Originally published at The Benfell Blog. You can comment here or there.

Yesterday,1 I mentioned an understanding of moral essence, in which

people are born with, or develop in early life, essential moral properties that stay with them for life. Such properties are called “virtues” if they are moral properties, and “vices” if they are immoral properties. The collection of virtues and vices attributed to a person is called that person’s “character.”2

George Lakoff goes on to explain what he calls the metaphor of Moral Essence:

  • If you know how a person has acted, you know what his character is.

  • If you know what a person’s character is, you know how he will act.

  • A person’s basic character is formed by adulthood (or perhaps somewhat earlier).3

Critically, a person’s character is seen as unchanging. Lakoff writes that this “metaphor of Moral Essence is a significant part of our moral repertoire . . . and it is used by liberals and conservatives alike.”4 This justifies an increasingly harsh system of criminal injustice and a writing off of “people who for one reason or other — inability to find a job, old age, disability, racism, sexism, drug addiction — have been unable to cobble together the means to support themselves.”5 Indeed, Arthur Delaney and Ryan Grim write that prior to the institution of Social Security, poor people and convicts were often mixed together and treated alike.6

So there is an irony in that on New Year’s Eve, I find myself reading a book a friend lent me—one I should probably add to my library. It’s an old book, dating from the 1950s, Cosmos and History by Mircea Eliade.7 Because chapter two is about what the New Year fairly universally meant to what Eliade calls “archaic” societies.

This apparently is a time of re-creation, the transformation of chaos into order, a time before which people celebrated and were in fact allowed to get a little out of hand because the new year was a new start—a redemption, sometimes accomplished through the driving out of a scapegoat, sometimes recognized with a return of the dead who were then driven out.8

This is a time to remember, but also a time to forgive.

Instead, we have become a very unforgiving society—at least for anyone who is not among the powerful—as our increasingly punitive attitudes towards the poor and those we label as criminal indicate.
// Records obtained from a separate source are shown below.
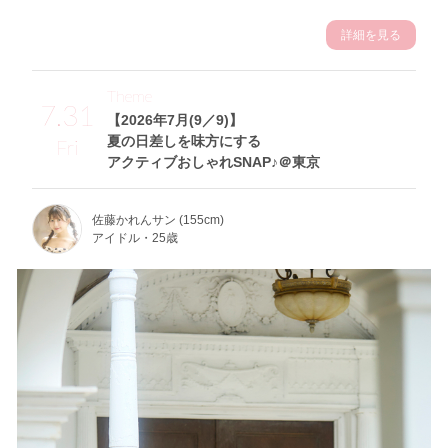
詳細を見る
Theme
7.31
【2026年7月(9／9)】
夏の日差しを味方にする
Fri
アクティブおしゃれSNAP♪＠東京
佐藤かれんサン (155cm)
アイドル・25歳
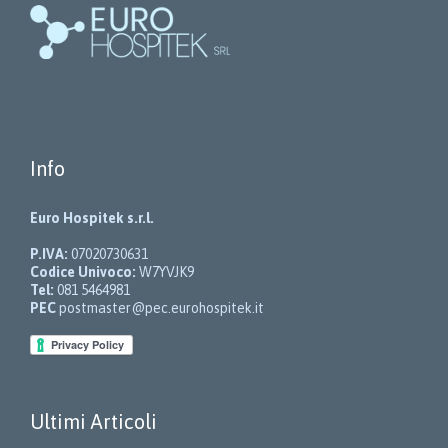
Info
Euro Hospitek s.r.l.
P.IVA:
07020730631
Codice Univoco:
W7YVJK9
Tel:
081 5464981
PEC
postmaster@pec.eurohospitek.it
Ultimi Articoli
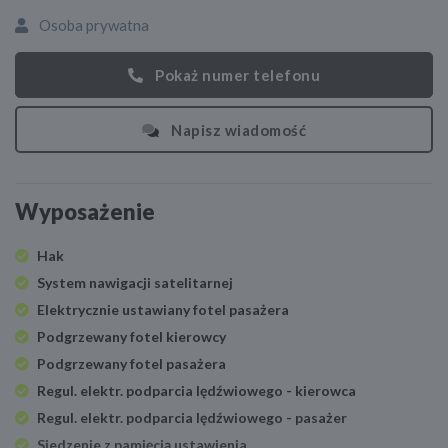
Osoba prywatna
Pokaż numer telefonu
Napisz wiadomość
Wyposażenie
Hak
System nawigacji satelitarnej
Elektrycznie ustawiany fotel pasażera
Podgrzewany fotel kierowcy
Podgrzewany fotel pasażera
Regul. elektr. podparcia lędźwiowego - kierowca
Regul. elektr. podparcia lędźwiowego - pasażer
Siedzenie z pamięcią ustawienia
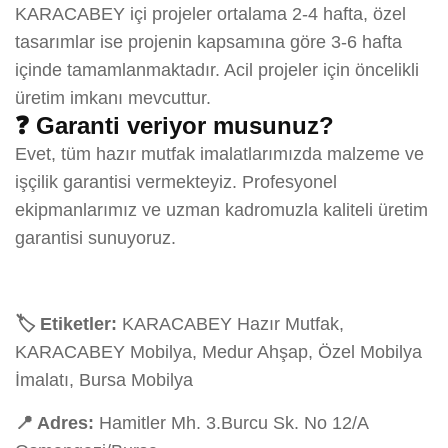
KARACABEY içi projeler ortalama 2-4 hafta, özel
tasarımlar ise projenin kapsamına göre 3-6 hafta
içinde tamamlanmaktadır. Acil projeler için öncelikli
üretim imkanı mevcuttur.
❓ Garanti veriyor musunuz?
Evet, tüm hazır mutfak imalatlarımızda malzeme ve
işçilik garantisi vermekteyiz. Profesyonel
ekipmanlarımız ve uzman kadromuzla kaliteli üretim
garantisi sunuyoruz.
🏷️ Etiketler:
KARACABEY Hazır Mutfak,
KARACABEY Mobilya, Medur Ahşap, Özel Mobilya
İmalatı, Bursa Mobilya
📍 Adres:
Hamitler Mh. 3.Burcu Sk. No 12/A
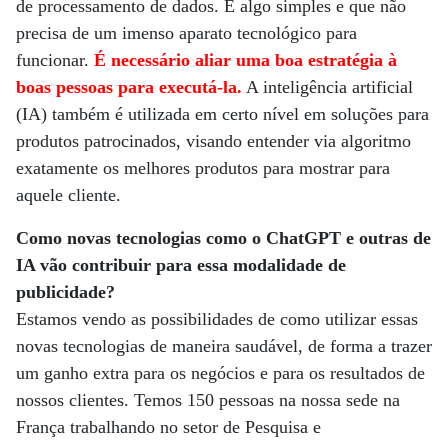
de processamento de dados. É algo simples e que não
precisa de um imenso aparato tecnológico para
funcionar.
É necessário aliar uma boa estratégia à
boas pessoas para executá-la.
A inteligência artificial
(IA) também é utilizada em certo nível em soluções para
produtos patrocinados, visando entender via algoritmo
exatamente os melhores produtos para mostrar para
aquele cliente.
Como novas tecnologias como o ChatGPT e outras de
IA vão contribuir para essa modalidade de
publicidade?
Estamos vendo as possibilidades de como utilizar essas
novas tecnologias de maneira saudável, de forma a trazer
um ganho extra para os negócios e para os resultados de
nossos clientes. Temos 150 pessoas na nossa sede na
França trabalhando no setor de Pesquisa e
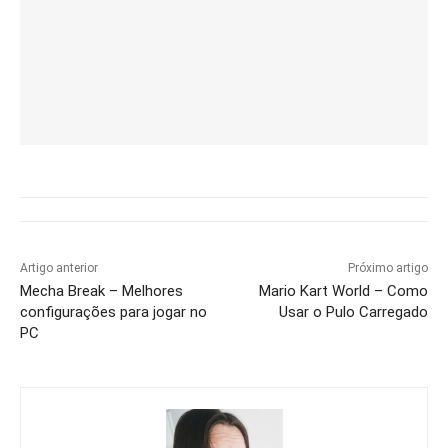
Artigo anterior
Próximo artigo
Mecha Break – Melhores
Mario Kart World – Como
configurações para jogar no
Usar o Pulo Carregado
PC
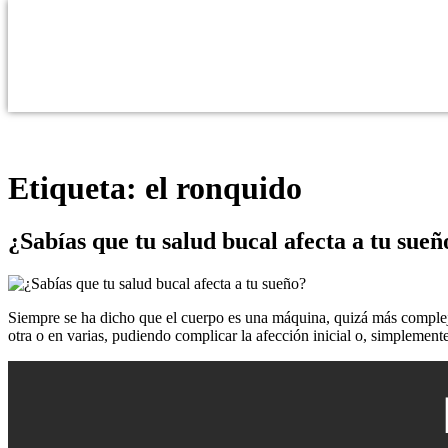
Etiqueta:
el ronquido
¿Sabías que tu salud bucal afecta a tu sueñ
Siempre se ha dicho que el cuerpo es una máquina, quizá más compleja
otra o en varias, pudiendo complicar la afección inicial o, simplemen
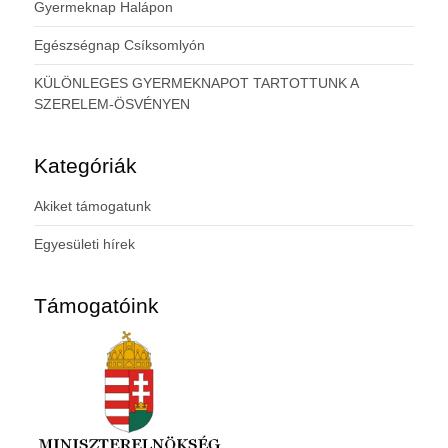
Gyermeknap Halápon
Egészségnap Csíksomlyón
KÜLÖNLEGES GYERMEKNAPOT TARTOTTUNK A
SZERELEM-ÖSVÉNYEN
Kategóriák
Akiket támogatunk
Egyesületi hírek
Támogatóink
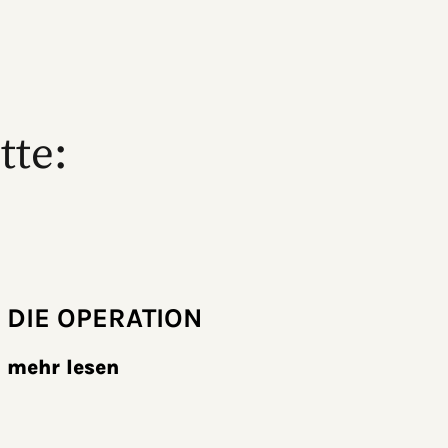
tte:
DIE OPERATION
mehr lesen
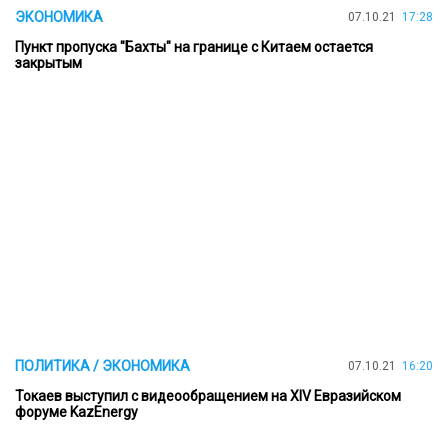
ЭКОНОМИКА
07.10.21
17:28
Пункт пропуска "Бахты" на границе с Китаем остается
закрытым
ПОЛИТИКА / ЭКОНОМИКА
07.10.21
16:20
Токаев выступил с видеообращением на ХIV Евразийском
форуме KazEnergy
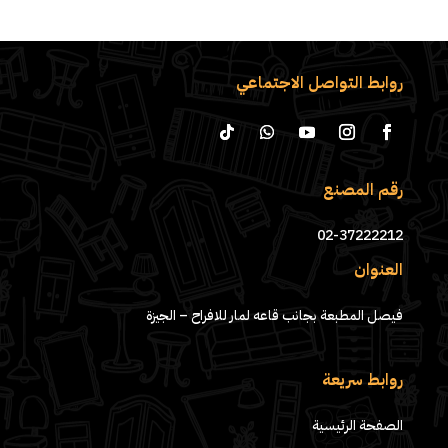
روابط التواصل الاجتماعي
رقم المصنع
02-37222212
العنوان
فيصل المطبعة بجانب قاعه لمار للافراح – الجيزة
روابط سريعة
الصفحة الرئيسية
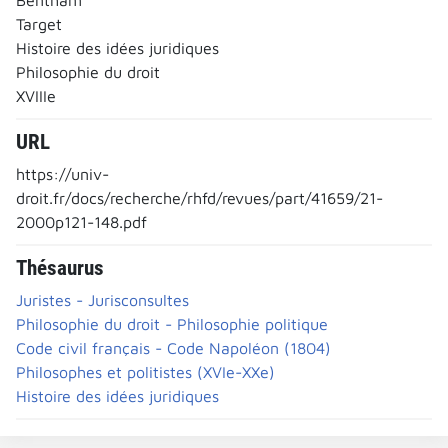
Target
Histoire des idées juridiques
Philosophie du droit
XVIIIe
URL
https://univ-
droit.fr/docs/recherche/rhfd/revues/part/41659/21-
2000p121-148.pdf
Thésaurus
Juristes - Jurisconsultes
Philosophie du droit - Philosophie politique
Code civil français - Code Napoléon (1804)
Philosophes et politistes (XVIe-XXe)
Histoire des idées juridiques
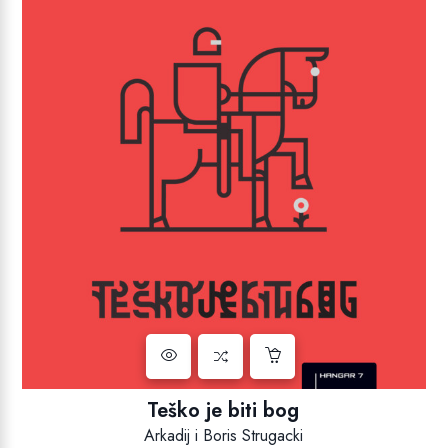
Teško je biti bog
Arkadij i Boris Strugacki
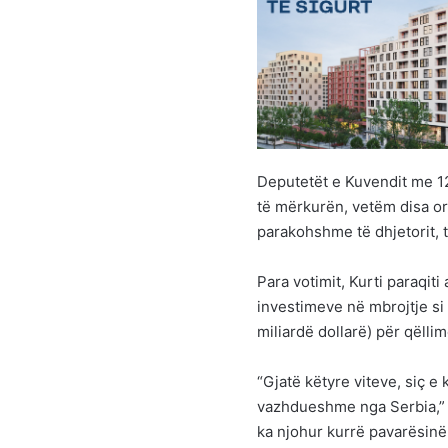
Deputetët e Kuvendit me 1
të mërkurën, vetëm disa or
parakohshme të dhjetorit, të 
Para votimit, Kurti paraqiti
investimeve në mbrojtje si f
miliardë dollarë) për qëlli
“Gjatë këtyre viteve, siç e
vazhdueshme nga Serbia,” th
ka njohur kurrë pavarësinë 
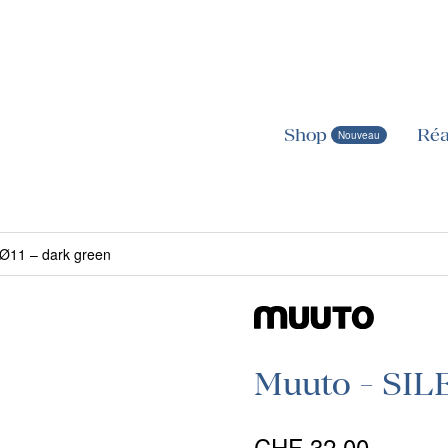
Shop
Réa
Ø11 – dark green
Muuto - SILE
CHF
32.00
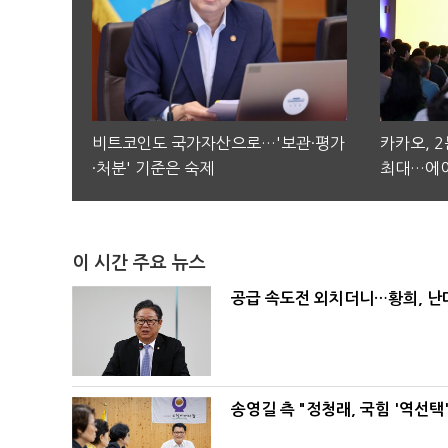
비트코인도 국가자산으로…'보관·평가
카카오, 
·처분' 기준은 숙제
최대…에이
이 시간 주요 뉴스
공급 속도전 외치더니…황희, 난
송영길 측 "정청래, 국힘 '역선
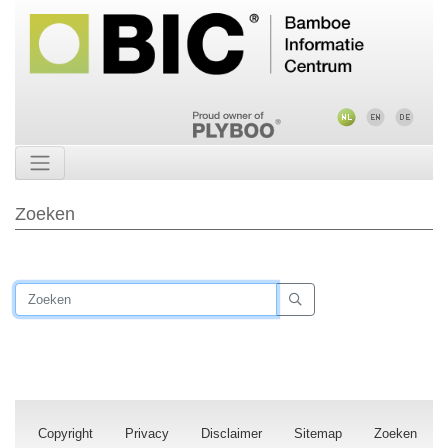
Zoeken
Copyright
Privacy
Disclaimer
Sitemap
Zoeken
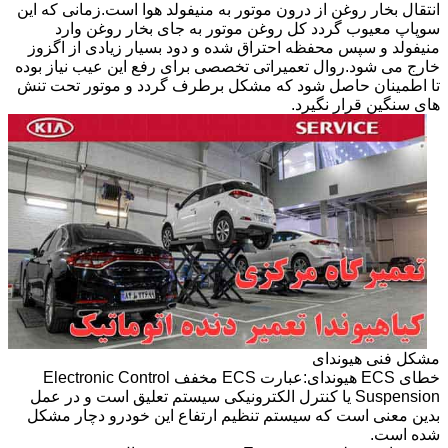
انتقال بخار روغن از درون موتور به منیفولد هوا است.زمانی که این
سوپاپ معیوب گردد کل روغن موتور به جای بخار روغن وارد
منیفولد و سپس محفظه احتراق شده و دود بسیار زیادی از اگزوز
خارج می شود.روال تعمیراتی تخصصی برای رفع این عیب نیاز بوده
تا اطمینان حاصل شود که مشکل برطرف گردد و موتور تحت تنش
های سنگین قرار نگیرد.
مشکل فنی هیوندای
خطای ECS هیوندای:عبارت ECS مخفف Electronic Control
Suspension یا کنترل الکترونیکی سیستم تعلیق است و در عمل
بدین معنی است که سیستم تنظیم ارتفاع این خودرو دچار مشکل
شده است.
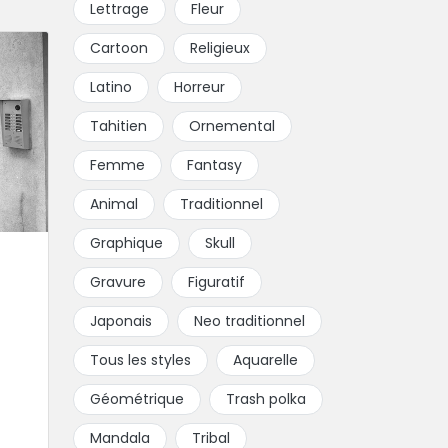
Lettrage
Fleur
Cartoon
Religieux
Latino
Horreur
Tahitien
Ornemental
Femme
Fantasy
Animal
Traditionnel
Graphique
Skull
Gravure
Figuratif
Japonais
Neo traditionnel
Tous les styles
Aquarelle
Géométrique
Trash polka
Mandala
Tribal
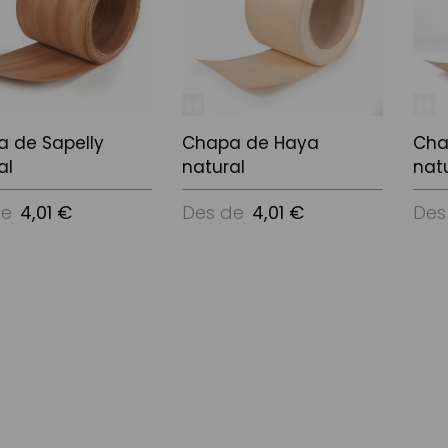
 de Sapelly
Chapa de Haya
Cha
al
natural
nat
de
4,01 €
Des de
4,01 €
Des
Opcions
Veure Opcions
Veur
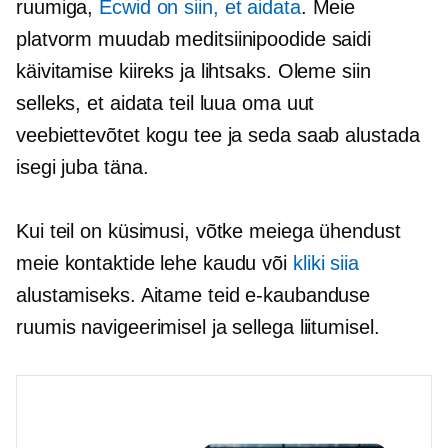
ruumiga,
Ecwid on siin, et aidata
. Meie
platvorm muudab meditsiinipoodide saidi
käivitamise kiireks ja lihtsaks. Oleme siin
selleks, et aidata teil luua oma uut
veebiettevõtet kogu tee ja seda saab alustada
isegi juba täna.
Kui teil on küsimusi, võtke meiega ühendust
meie kontaktide lehe kaudu või
kliki siia
alustamiseks. Aitame teid e-kaubanduse
ruumis navigeerimisel ja sellega liitumisel.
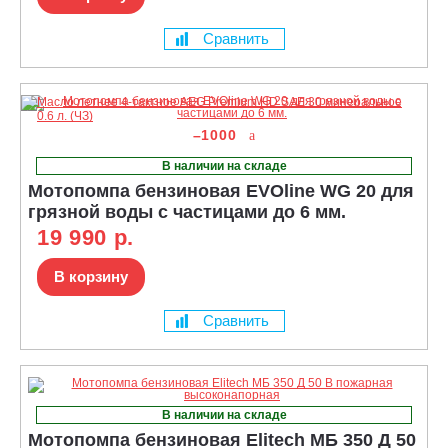
Сравнить
–1000
В наличии на складе
Мотопомпа бензиновая EVOline WG 20 для
грязной воды с частицами до 6 мм.
19 990 р.
В корзину
Сравнить
В наличии на складе
Мотопомпа бензиновая Elitech МБ 350 Д 50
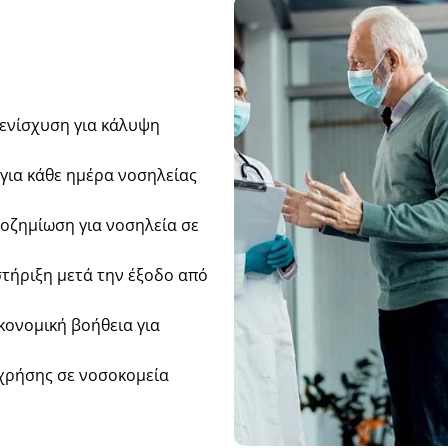
 ενίσχυση για κάλυψη
για κάθε ημέρα νοσηλείας
οζημίωση για νοσηλεία σε
τήριξη μετά την έξοδο από
κονομική βοήθεια για
χρήσης σε νοσοκομεία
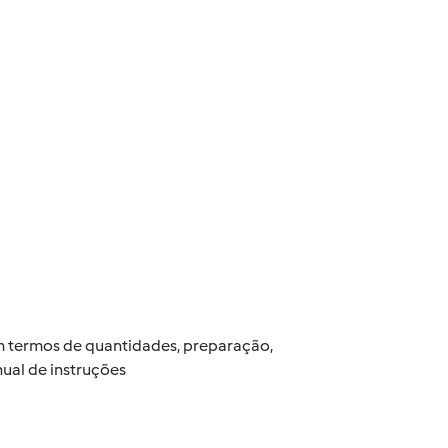
 em termos de quantidades, preparação,
ual de instruções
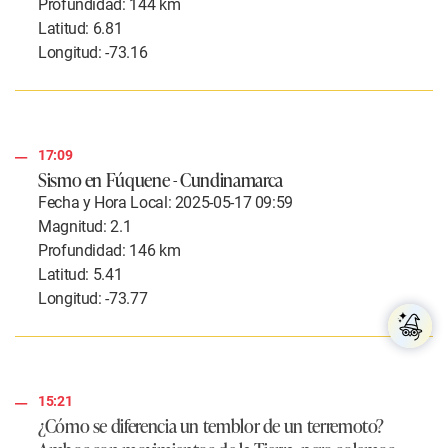
Profundidad: 144 km
Latitud: 6.81
Longitud: -73.16
17:09
Sismo en Fúquene - Cundinamarca
Fecha y Hora Local: 2025-05-17 09:59
Magnitud: 2.1
Profundidad: 146 km
Latitud: 5.41
Longitud: -73.77
15:21
¿Cómo se diferencia un temblor de un terremoto?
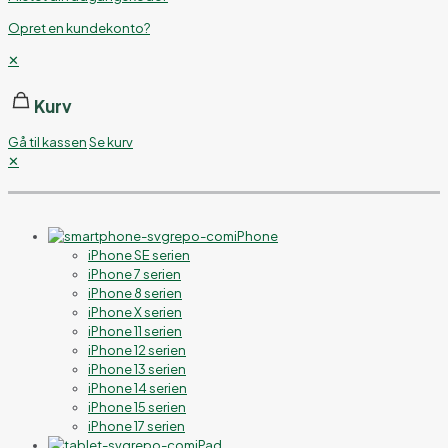
Opret en kundekonto?
✕
Kurv
Gå til kassen
Se kurv
✕
iPhone
iPhone SE serien
iPhone 7 serien
iPhone 8 serien
iPhone X serien
iPhone 11 serien
iPhone 12 serien
iPhone 13 serien
iPhone 14 serien
iPhone 15 serien
iPhone 17 serien
iPad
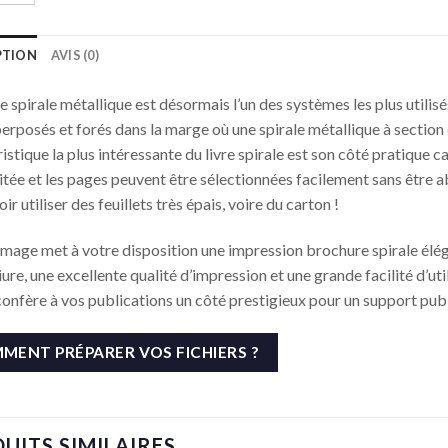
PTION
AVIS (0)
re spirale métallique est désormais l’un des systèmes les plus utili
erposés et forés dans la marge où une spirale métallique à section cy
istique la plus intéressante du livre spirale est son côté pratique car
litée et les pages peuvent être sélectionnées facilement sans être 
ir utiliser des feuillets très épais, voire du carton !
Image met à votre disposition une impression brochure spirale élég
liure, une excellente qualité d’impression et une grande facilité d’uti
confère à vos publications un côté prestigieux pour un support publi
MENT PRÉPARER VOS FICHIERS ?
UITS SIMILAIRES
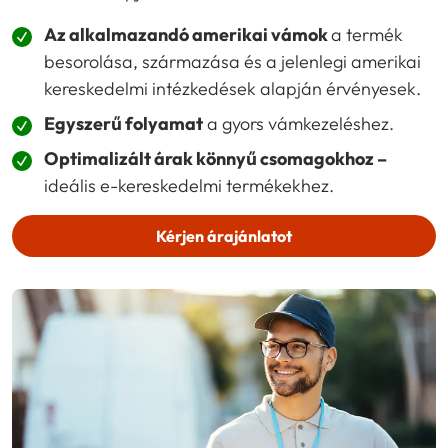
Az alkalmazandó amerikai vámok
a termék
besorolása, származása és a jelenlegi amerikai
kereskedelmi intézkedések alapján érvényesek.
Egyszerű folyamat
a gyors vámkezeléshez.
Optimalizált árak könnyű csomagokhoz –
ideális e-kereskedelmi termékekhez.
Kérjen árajánlatot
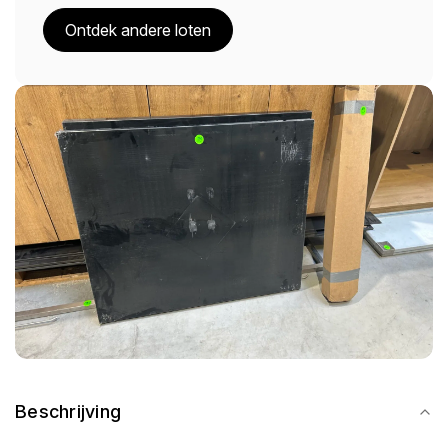
Ontdek andere loten
Beschrijving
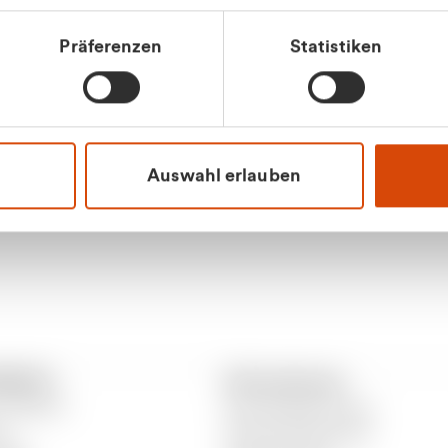
tkunde (inkl. MwSt.)
Präferenzen
Statistiken
tskunde (exkl. MwSt.)
Apilash Balanes
Vertrieb - Gewerbeku
0216 237 69050
Auswahl erlauben
RANTO
Informationen
 CURANTO
Gewerbeabfallordnung
er
Gutscheinbedingungen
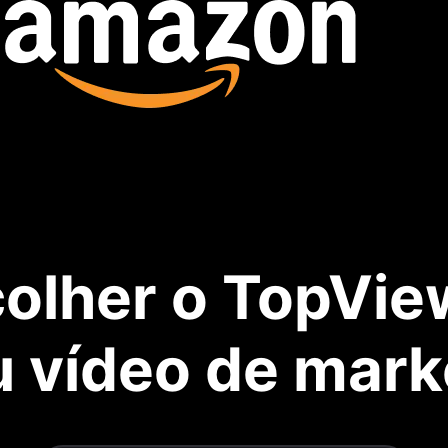
olher o TopVie
u vídeo de mark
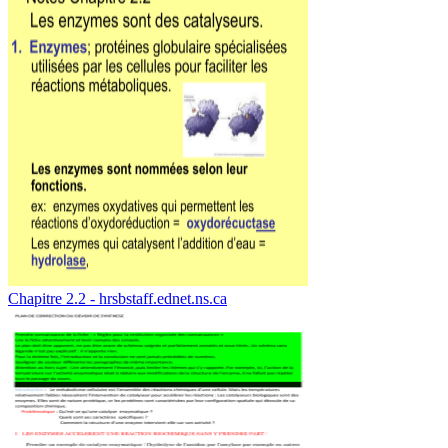
Chapitre 2.2 - hrsbstaff.ednet.ns.ca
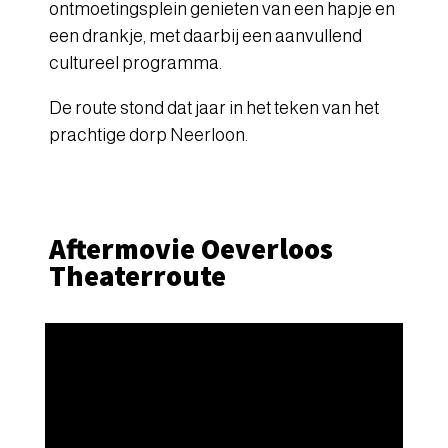
ontmoetingsplein genieten van een hapje en
een drankje, met daarbij een aanvullend
cultureel programma.
De route stond dat jaar in het teken van het
prachtige dorp Neerloon.
Aftermovie Oeverloos
Theaterroute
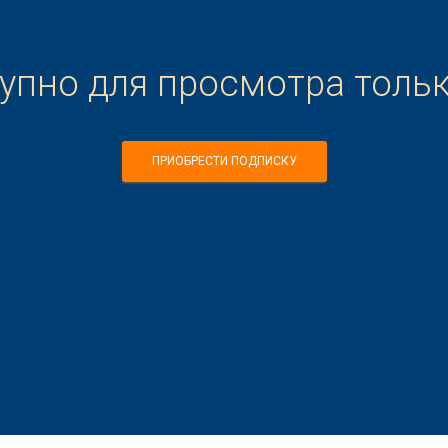
тупно для просмотра толь
ПРИОБРЕСТИ ПОДПИСКУ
We might want to think again about that: poverty is on the increase9 and the gap between rich and poor is widening.10 In combination with our treatment of so-called “illegal” immigrants and with our treatment of Muslims, it is in fact not inappropriate to remember Martin Niemoeller’s famous words:

In Germany they came first for the Communists, and I didn’t speak up because I wasn’t a Communist. Then they came for the Jews, and I didn’t speak up because I wasn’t a Jew. Then they came for the trade unionists, and I didn’t speak up because I wasn’t a trade unionist. Then they came for the Catholics and I didn’t speak up because I was a Protestant. Then they came for me, and by that time no one was left to speak up.11

“They” are in fact coming for more and more of us, as more and more of us are driven to desperation. It is time to start again.